• **WHAT THE TASK REQUIRES**: Everything in the listing should be copied exactly, save for the pictures.

• **EXERCISE MATERIAL**:
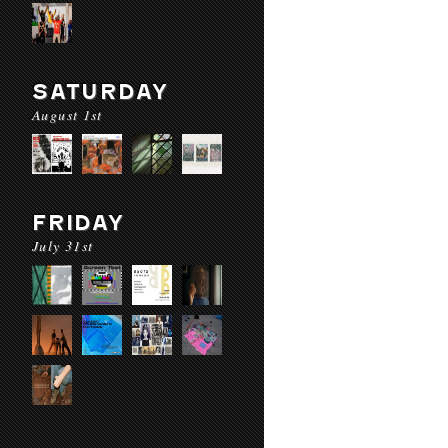
SATURDAY
August 1st
FRIDAY
July 31st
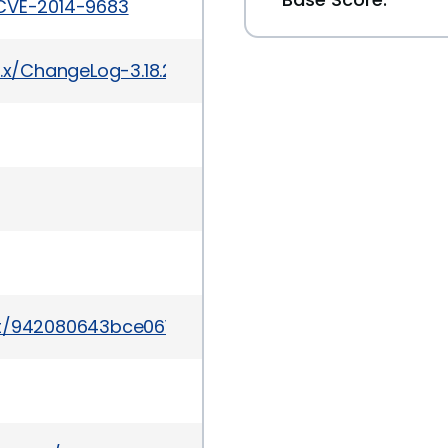
/CVE-2014-9683
3.x/ChangeLog-3.18.2
mmit/942080643bce061c3dd9d5718d3b745dcb39a8bc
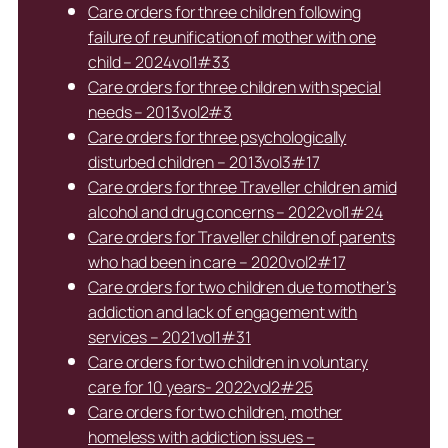
Care orders for three children following
failure of reunification of mother with one
child – 2024vol1#33
Care orders for three children with special
needs – 2013vol2#3
Care orders for three psychologically
disturbed children – 2013vol3#17
Care orders for three Traveller children amid
alcohol and drug concerns – 2022vol1#24
Care orders for Traveller children of parents
who had been in care – 2020vol2#17
Care orders for two children due to mother’s
addiction and lack of engagement with
services – 2021vol1#31
Care orders for two children in voluntary
care for 10 years- 2022vol2#25
Care orders for two children, mother
homeless with addiction issues –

• **EXPECTED ANSWER**:
SATURDAY
August 1st
FRIDAY
July 31st
/CVE-2014-9683
3.x/ChangeLog-3.18.2
mmit/942080643bce061c3dd9d5718d3b745dcb39a8bc
Care orders for three children following
failure of reunification of mother with one
child – 2024vol1#33
Care orders for three children with special
needs – 2013vol2#3
Care orders for three psychologically
disturbed children – 2013vol3#17
Care orders for three Traveller children amid
alcohol and drug concerns – 2022vol1#24
Care orders for Traveller children of parents
who had been in care – 2020vol2#17
Care orders for two children due to mother’s
addiction and lack of engagement with
services – 2021vol1#31
Care orders for two children in voluntary
care for 10 years- 2022vol2#25
Care orders for two children, mother
homeless with addiction issues –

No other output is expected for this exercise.